Mentiría si dijese que no sentía a Riki acariciando sus cabellos a altas horas de las madrugadas, pensando que su mayor dormía, cuando no era asi y disfrutaba en secreto las caricias del otro.
—lo siento... —ryujin aparecío en aquella habitación, donde Sunoo pagaba su "condena" por suerte, no habían sido malo con él, no por ahora, le habían dado una cama y Ryujin aparecía con comida y un botiquin
—no tienes por que disculparte, no tenías opción —trato de sonreír como pudo.
—debes tener hambre, después de curar tus heridas, puedes comer ¿si? —Sunoo asintio.
Cuando sintió el alcohol sobre su labio su primera lagrima acaricio su mejilla.

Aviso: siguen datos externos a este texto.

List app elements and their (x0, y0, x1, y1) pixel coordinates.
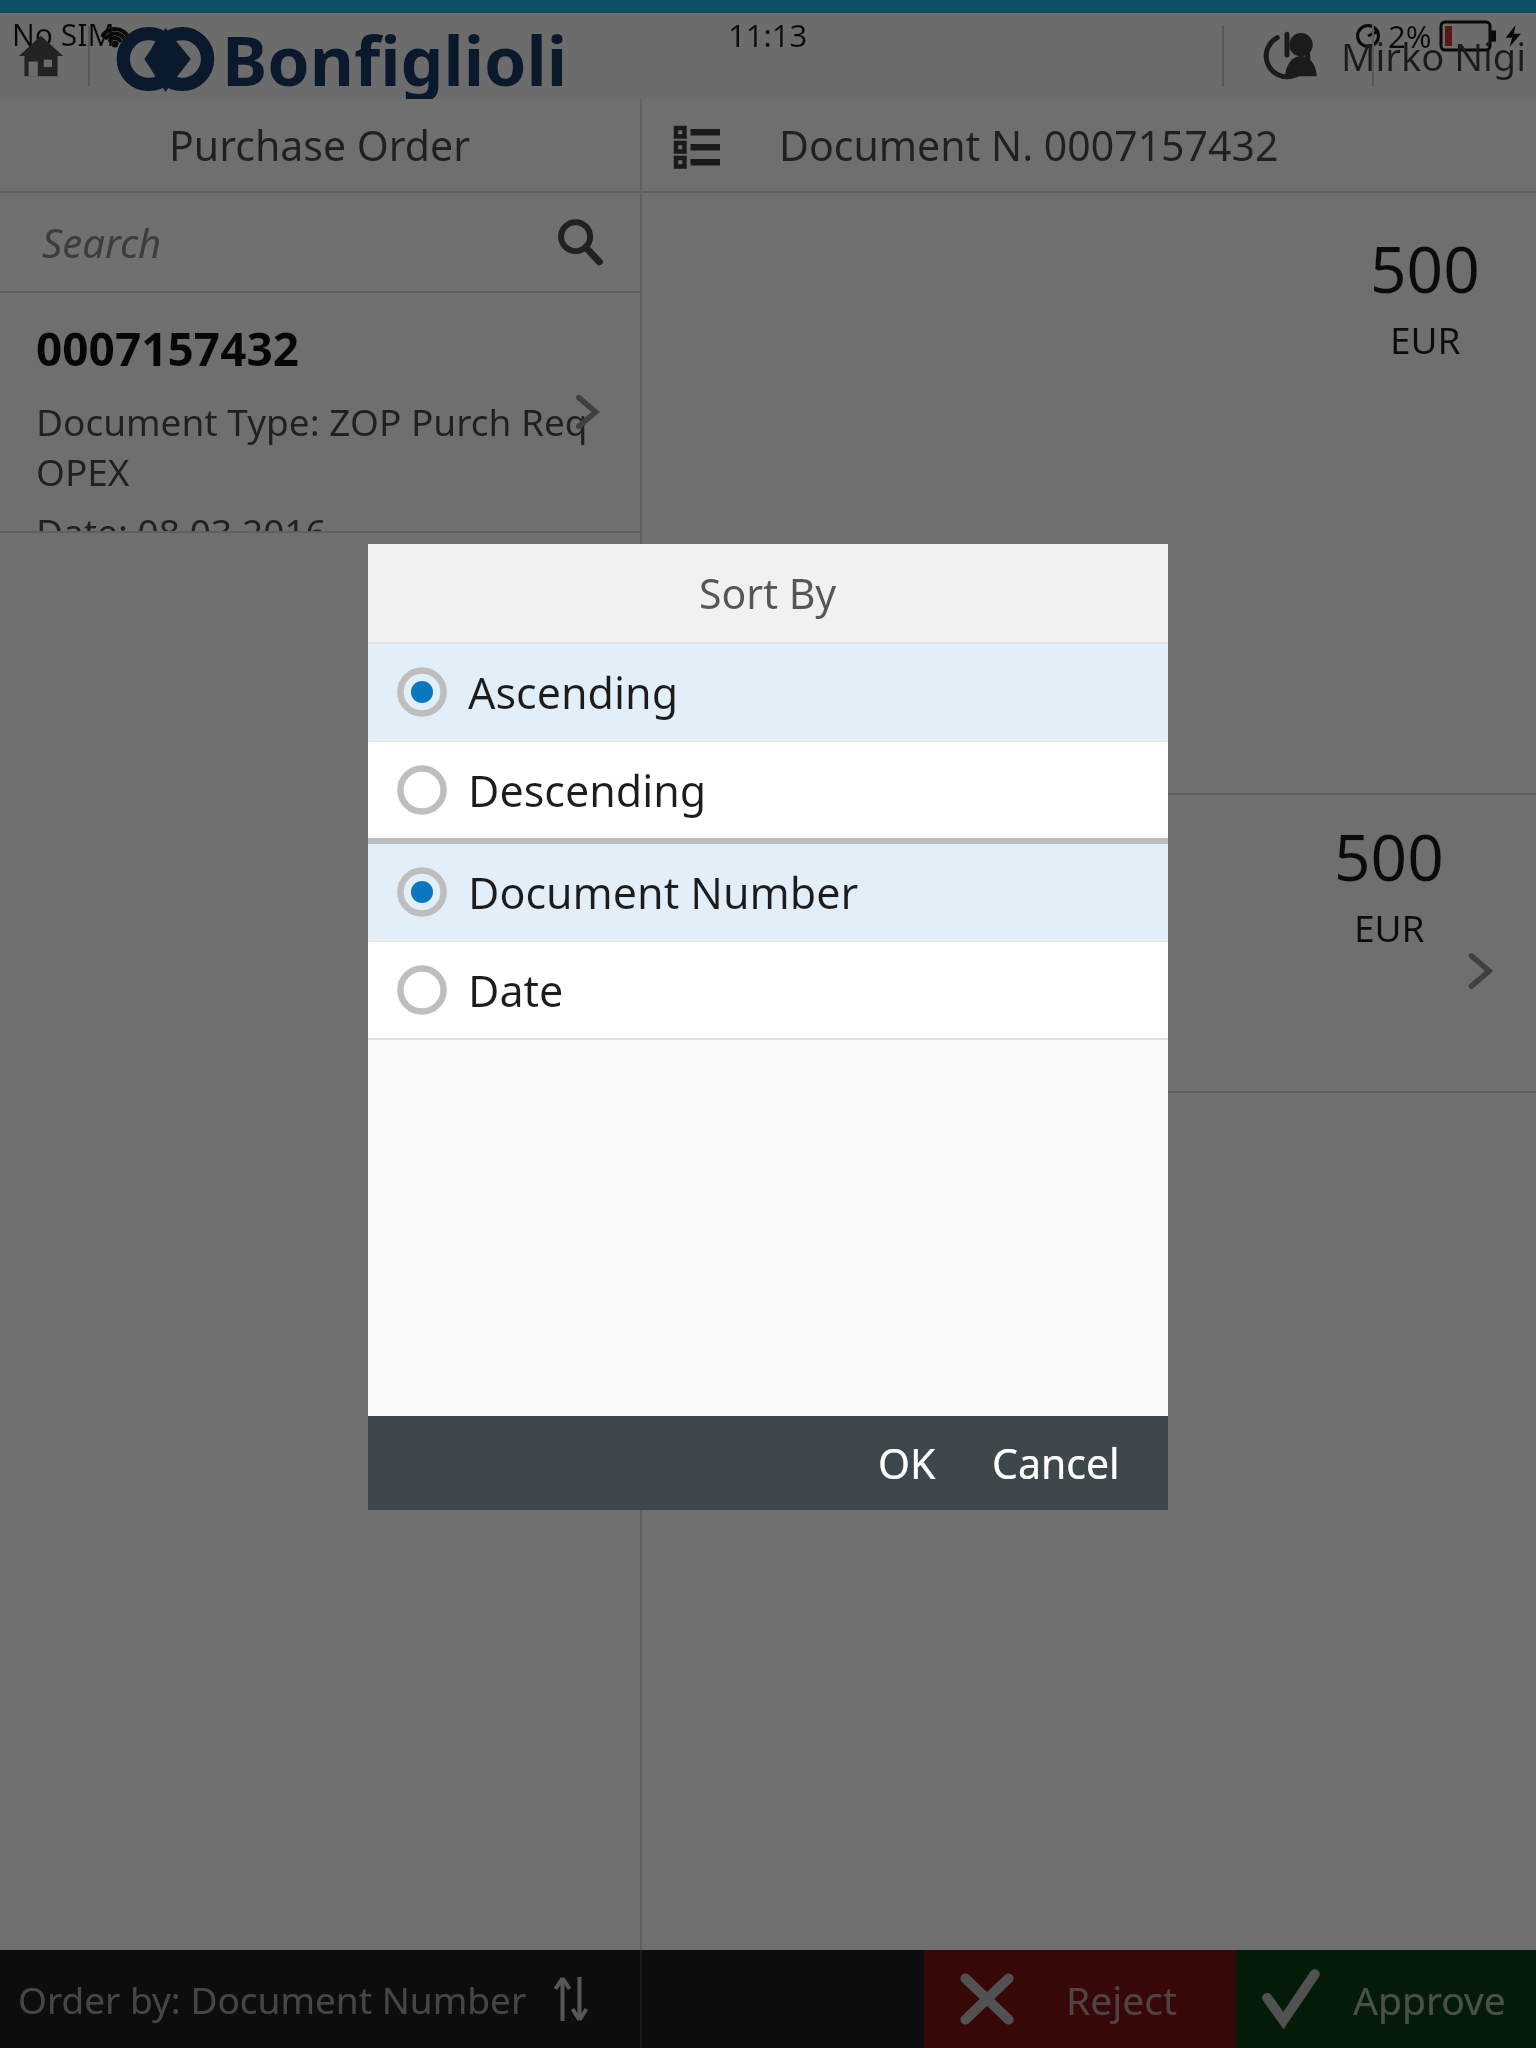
button[interactable]: Search (8, 203, 632, 281)
button[interactable]: OK (850, 1419, 964, 1507)
button[interactable]: Document Number (368, 844, 1168, 940)
button[interactable]: Reject (924, 1950, 1236, 2048)
staticText: EUR (1390, 314, 1461, 364)
button[interactable]: 0007157432 (0, 293, 640, 531)
staticText: Ascending (468, 663, 679, 722)
button[interactable]: Mirko Nigi (1273, 28, 1526, 84)
staticText: Order by: Document Number (18, 1974, 527, 2024)
button[interactable]: 500 (642, 795, 1536, 1091)
button[interactable]: Descending (368, 742, 1168, 838)
staticText: Document Number (468, 863, 859, 922)
staticText: 0007157432 (36, 317, 300, 380)
staticText: Sort By (699, 565, 837, 621)
staticText: Search (42, 215, 162, 269)
staticText: EUR (1354, 902, 1425, 952)
staticText: Cancel (992, 1435, 1120, 1491)
staticText: 500 (1334, 813, 1444, 900)
button[interactable]: Approve (1236, 1950, 1536, 2048)
button[interactable]: Date (368, 942, 1168, 1038)
staticText: 500 (1370, 225, 1480, 312)
staticText: 11:13 (728, 14, 808, 56)
staticText: OK (878, 1435, 936, 1491)
staticText: Reject (1066, 1973, 1178, 2026)
staticText: Approve (1353, 1973, 1506, 2026)
button[interactable]: Ascending (368, 644, 1168, 740)
staticText: Bonfiglioli (222, 13, 568, 99)
staticText: Purchase Order (169, 117, 471, 173)
button[interactable]: List (666, 112, 732, 178)
staticText: No SIM (12, 14, 115, 55)
staticText: Document N. 0007157432 (779, 117, 1279, 173)
staticText: Date: 08.03.2016 (36, 506, 327, 531)
staticText: Document Type: ZOP Purch Req OPEX (36, 396, 640, 496)
button[interactable]: Order by: Document Number (0, 1950, 640, 2048)
button[interactable]: Home (10, 25, 72, 87)
staticText: 2% (1388, 15, 1432, 57)
button[interactable]: Power (1250, 19, 1324, 93)
staticText: Mirko Nigi (1341, 30, 1526, 82)
staticText: Descending (468, 761, 707, 820)
staticText: Date (468, 961, 564, 1020)
button[interactable]: Cancel (964, 1419, 1168, 1507)
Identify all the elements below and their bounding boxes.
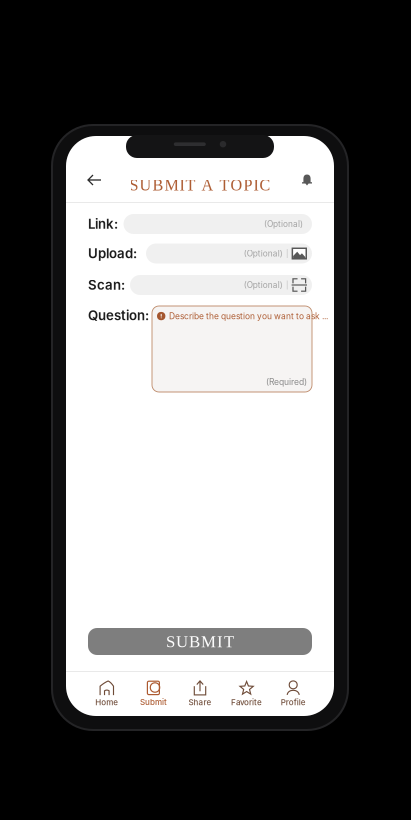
staticText: Describe the question you want to ask ..… <box>169 311 328 321</box>
button[interactable]: Submit <box>130 678 177 710</box>
staticText: (Optional) <box>244 280 283 290</box>
staticText: Link: <box>88 216 118 232</box>
staticText: Profile <box>281 697 306 707</box>
staticText: Question: <box>88 308 149 324</box>
button[interactable]: S U B M I T <box>88 628 312 655</box>
staticText: S U B M I T <box>166 632 234 651</box>
staticText: (Optional) <box>244 248 283 258</box>
staticText: Scan: <box>88 277 125 293</box>
staticText: (Optional) <box>264 219 303 229</box>
staticText: Upload: <box>88 246 137 262</box>
button[interactable]: Notifications <box>297 162 317 198</box>
button[interactable]: Share <box>177 678 223 710</box>
staticText: Home <box>95 698 118 707</box>
staticText: S U B M I T A T O P I C <box>130 176 270 194</box>
staticText: Submit <box>140 697 167 707</box>
button[interactable]: Home <box>84 678 130 710</box>
button[interactable]: Back <box>83 163 106 197</box>
staticText: Favorite <box>231 697 262 707</box>
button[interactable]: Profile <box>270 678 316 710</box>
staticText: Share <box>188 697 212 707</box>
staticText: (Required) <box>266 377 307 387</box>
button[interactable]: Favorite <box>223 678 270 710</box>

—¿duele? —asintió, Ryujin le abrazo.
—quiero que Ni-ki este aqui... le extraño mucho... —Ryujin abrío sus ojos, sorprendida por aquella declaracion, pero solo acaricio su espalda.
—él vendrá tenlo por seguro...
Y aunque su deseo de estar juntos era inmenso, la primera noche tormentosa ocurrió. Ryujin había hecho un trato con los guardías para poder estar con Sunoo, por lo que regreso despues de pocos minutos a su cuarto.
Los padres de Riki durmieron en la sala donde los agentes especiales se reunían, a pesar de Riki no querer marcharse de aquel lugar, tomo una sudadera del menor y durmió en casa de Jungwon, quién amablemente se ofreció a cuidar de él.
Ambos con una prenda del otro, era lo unico que los conectaba, ademas de las inmensas lagrimas rodar por sus rostros y la incertidumbre de saber si se volverían a ver. Despues de una lucha de no tratar de dormir, los ojos de ambos cerraron.
Llevandolos a un dulce y amoroso reencuentro, en sus sueños, en donde no había un rastro de preocupación y donde se amaban eternamente.
Pese a el inmenso frío en la ciudad, aun cuando sus huesos congelaban. Debía devolverle el favor al joven Nishimura, mejor dicho, sería su manera de disculparse por todo el daño hecho.
Espero en aquel parque, se sorprendió cuando vio que el menor le respondío, eran las 5 de la madrugada, el café le había servido para no caer dormido en la estación de policía y la cuarta ronda, lo mantenía caliente en aquella banca.
—hyung... ¿para que me cito? —Se soprendió por la altura, solo había hablado con él un par de veces y no se percato de la altura.
—Jungwon hace un tiempo pidió hacer un avance de edad sobre tu hermano... —Daniel asintió atento a las palabras de su Hyung. — sabemos de quién se trata, y ahora eres el unico capaz de salvarle... Daniel... tienes que ayudarnos..
El primer rayo de luz cayo sobre Daniel, realmente no solamente su vida comenzo a tener color, sus ojos se volvieron amielados debido al sol cayendo en sus ojos, no olvidaría aquel momento.
—¿de quién se trata? —Su voz sono con entusiasmo.
—Es Sunoo, o Seonwoo —Jay apresuro. — vayamos a casa de Jungwon, te explicaré todo una vez estemos ahí.
La felicidad de aquel chico, sería la felicidad de muchas personas mas o quizas... ¿era mejor dejar todo así?...
Todos dicen que después de la tormenta viene la calma, ¿pero si pasa lo contrario?